---- Available data

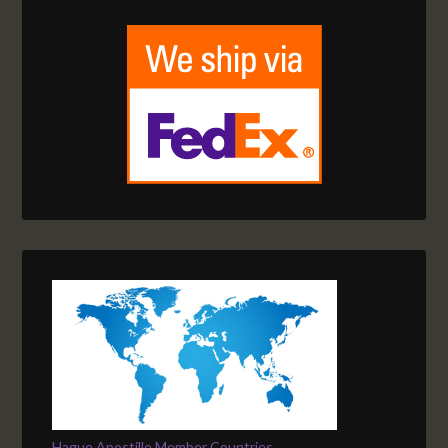
Hague Apostille Member Countries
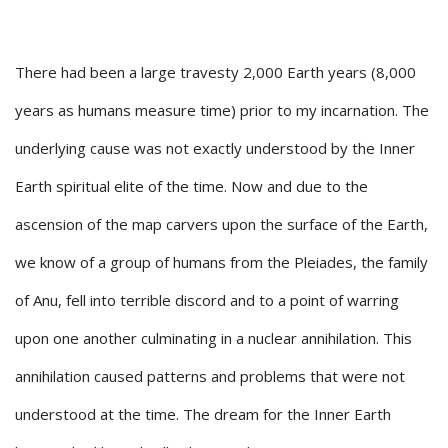
There had been a large travesty 2,000 Earth years (8,000
years as humans measure time) prior to my incarnation. The
underlying cause was not exactly understood by the Inner
Earth spiritual elite of the time. Now and due to the
ascension of the map carvers upon the surface of the Earth,
we know of a group of humans from the Pleiades, the family
of Anu, fell into terrible discord and to a point of warring
upon one another culminating in a nuclear annihilation. This
annihilation caused patterns and problems that were not
understood at the time. The dream for the Inner Earth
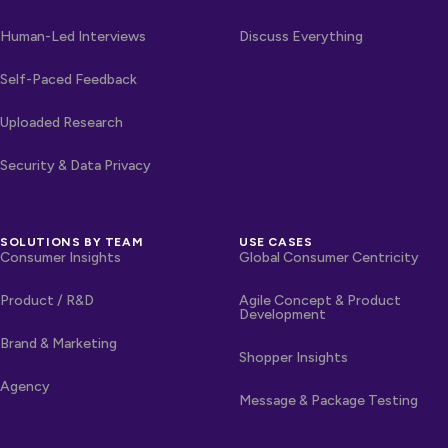
Human-Led Interviews
Discuss Everything
Self-Paced Feedback
Uploaded Research
Security & Data Privacy
SOLUTIONS BY TEAM
USE CASES
Consumer Insights
Global Consumer Centricity
Product / R&D
Agile Concept & Product
Development
Brand & Marketing
Shopper Insights
Agency
Message & Package Testing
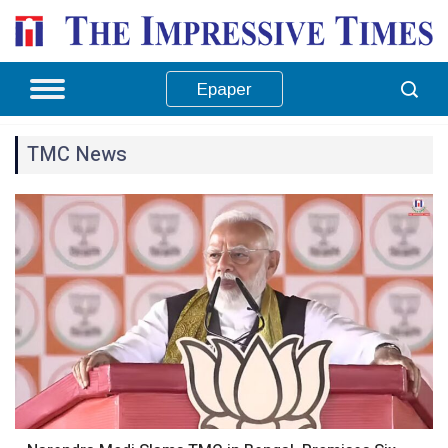
Epaper
TMC News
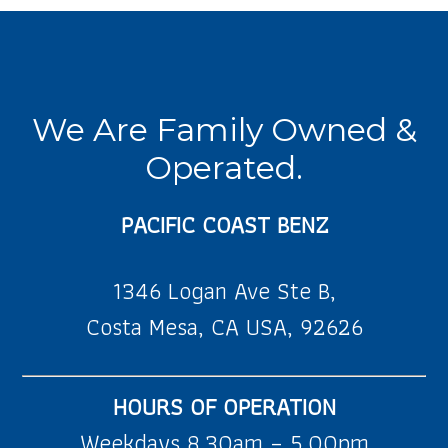
We Are Family Owned &
Operated.
PACIFIC COAST BENZ
1346 Logan Ave Ste B,
Costa Mesa, CA USA, 92626
HOURS OF OPERATION
Weekdays 8.30am – 5.00pm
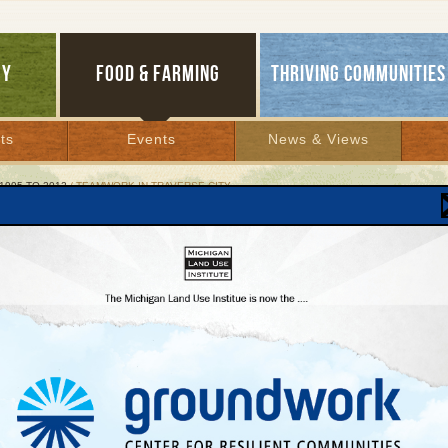
GY
FOOD & FARMING
THRIVING COMMUNITIES
ts
Events
News & Views
1995 TO 2012
/ TEAMWORK IN TRAVERSE CITY
work in Traverse City
e agency, local nonprofit help developer do wel
le doing good
 2006 | By
Carolyn Kelly
Lakes Bulletin News Service
RSE CITY
—Sometimes a little caffeine goes a long way. Three years ago
,
three me
gether for a cup of coffee and stood up with a plan to integrate attractive, affordabl
 into one of Traverse City’s most desirable, new, downtown neighborhoods.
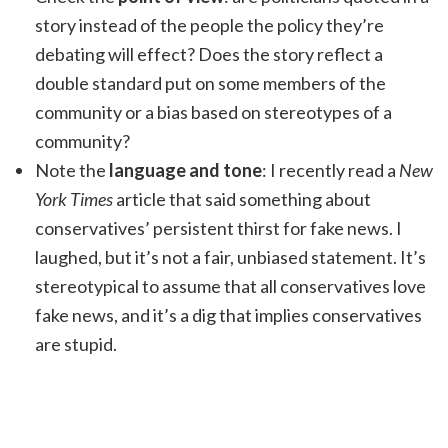
story instead of the people the policy they’re
debating will effect? Does the story reflect a
double standard put on some members of the
community or a bias based on stereotypes of a
community?
Note the
language and tone
: I recently read a
New
York Times
article that said something about
conservatives’ persistent thirst for fake news. I
laughed, but it’s not a fair, unbiased statement. It’s
stereotypical to assume that all conservatives love
fake news, and it’s a dig that implies conservatives
are stupid.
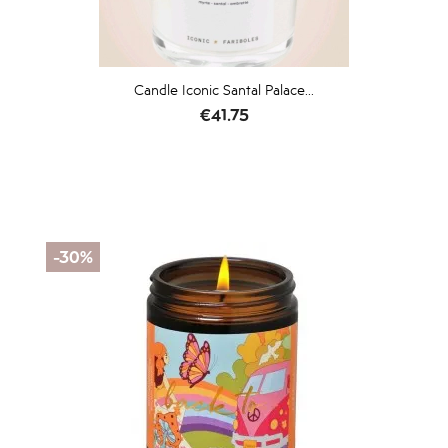
Candle Iconic Santal Palace...
Price
€41.75
-30%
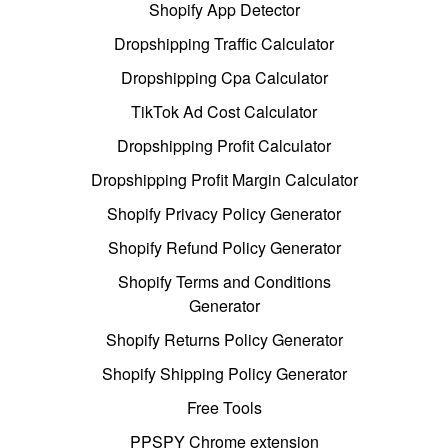
Shopify App Detector
Dropshipping Traffic Calculator
Dropshipping Cpa Calculator
TikTok Ad Cost Calculator
Dropshipping Profit Calculator
Dropshipping Profit Margin Calculator
Shopify Privacy Policy Generator
Shopify Refund Policy Generator
Shopify Terms and Conditions
Generator
Shopify Returns Policy Generator
Shopify Shipping Policy Generator
Free Tools
PPSPY Chrome extension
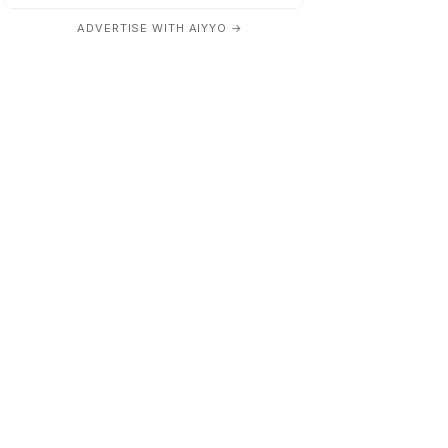
ADVERTISE WITH AIYYO →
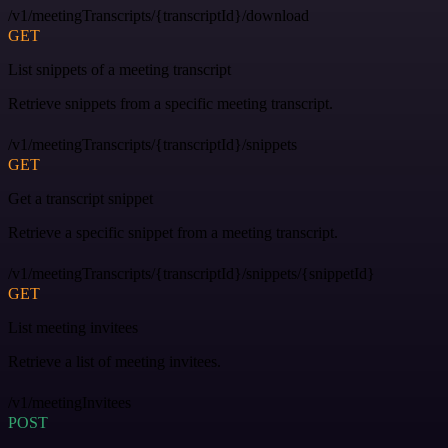
/v1/meetingTranscripts/{transcriptId}/download
GET
List snippets of a meeting transcript
Retrieve snippets from a specific meeting transcript.
/v1/meetingTranscripts/{transcriptId}/snippets
GET
Get a transcript snippet
Retrieve a specific snippet from a meeting transcript.
/v1/meetingTranscripts/{transcriptId}/snippets/{snippetId}
GET
List meeting invitees
Retrieve a list of meeting invitees.
/v1/meetingInvitees
POST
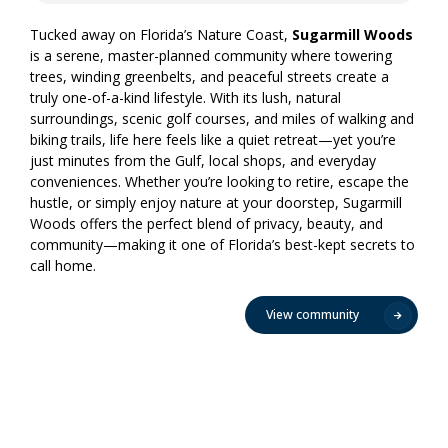
Tucked away on Florida’s Nature Coast,
Sugarmill Woods
is a serene, master-planned community where towering
trees, winding greenbelts, and peaceful streets create a
truly one-of-a-kind lifestyle. With its lush, natural
surroundings, scenic golf courses, and miles of walking and
biking trails, life here feels like a quiet retreat—yet you’re
just minutes from the Gulf, local shops, and everyday
conveniences. Whether you’re looking to retire, escape the
hustle, or simply enjoy nature at your doorstep, Sugarmill
Woods offers the perfect blend of privacy, beauty, and
community—making it one of Florida’s best-kept secrets to
call home.
View community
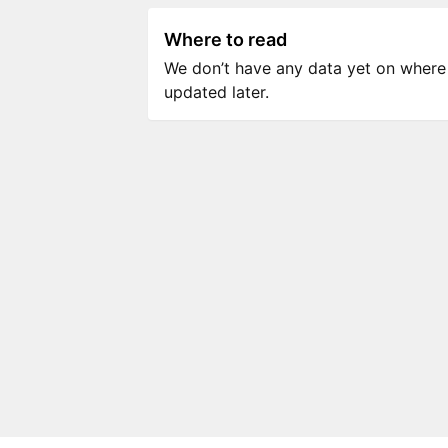
Where to read
We don’t have any data yet on where to
updated later.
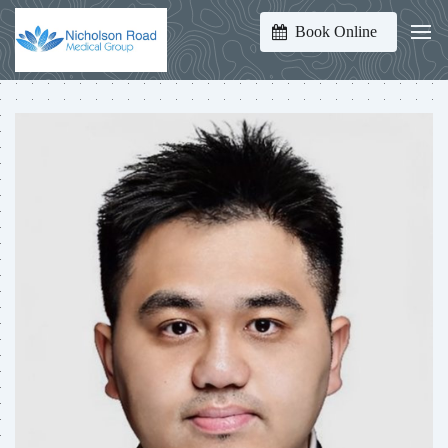
Book Online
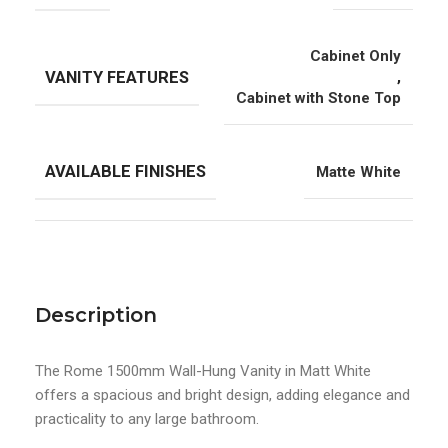
Cabinet Only
VANITY FEATURES
,
Cabinet with Stone Top
AVAILABLE FINISHES
Matte White
Description
The Rome 1500mm Wall-Hung Vanity in Matt White
offers a spacious and bright design, adding elegance and
practicality to any large bathroom.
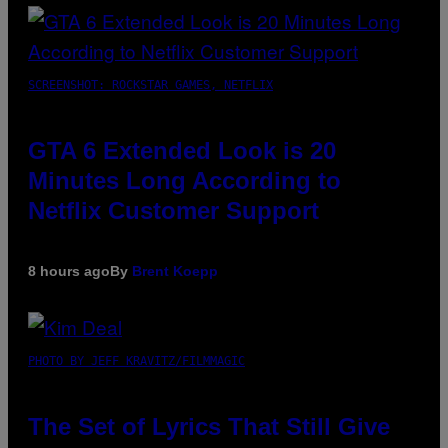
SCREENSHOT: ROCKSTAR GAMES, NETFLIX
GTA 6 Extended Look is 20
Minutes Long According to
Netflix Customer Support
8 hours ago
By
Brent Koepp
PHOTO BY JEFF KRAVITZ/FILMMAGIC
The Set of Lyrics That Still Give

--------

Exercise ::
Write the number of lines above that contain the string "Cabinet", and nothing besides.

Answer to the problem ::
2